The northern snakehead (Channa argus) is a large piscivorous fish that is invasive in eastern Europe and has recently been introduced in North America. We examined the seasonal habitat selection at meso- and microhabitat scales using radio-telemetry to increase understanding of the ecology of this species, which will help to inform management decisions. After the spawning season (postspawn season, September–November), northern snakeheads preferred offshore Eurasian water-milfoil (Myriophyllum spicatum) beds with shallow water (∼115 cm) and soft substrate. In the winter (November–April), these fish moved to deeper water (∼135 cm) with warmer temperatures, but habitat selection was weak at both scales. Northern snakeheads returned to shallower water (∼95 cm) in the prespawn season (April–June) and used milfoil and other cover.

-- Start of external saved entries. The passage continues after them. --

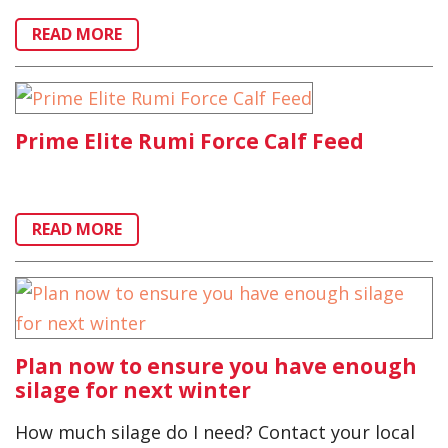
READ MORE
Prime Elite Rumi Force Calf Feed
READ MORE
Plan now to ensure you have enough
silage for next winter
How much silage do I need? Contact your local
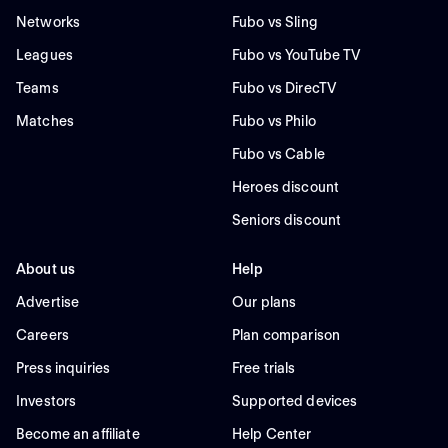
Networks
Fubo vs Sling
Leagues
Fubo vs YouTube TV
Teams
Fubo vs DirecTV
Matches
Fubo vs Philo
Fubo vs Cable
Heroes discount
Seniors discount
About us
Help
Advertise
Our plans
Careers
Plan comparison
Press inquiries
Free trials
Investors
Supported devices
Become an affiliate
Help Center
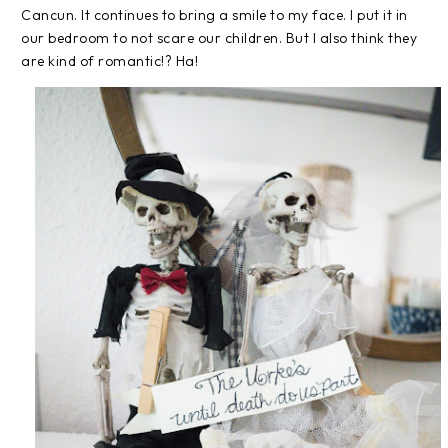
Cancun. It continues to bring a smile to my face. I put it in
our bedroom to not scare our children. But I also think they
are kind of romantic!? Ha!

Habitat selection was the strongest at both meso- and microhabitat scales during the spawning season (June–September), when fish preferred macrophytes and cover in shallow water (∼88 cm). Our results help to identify habitats at the risk of invasion by northern snakeheads. We suggest that control efforts and future research focus on shallow waters, and take into consideration the seasonal habitat preferences.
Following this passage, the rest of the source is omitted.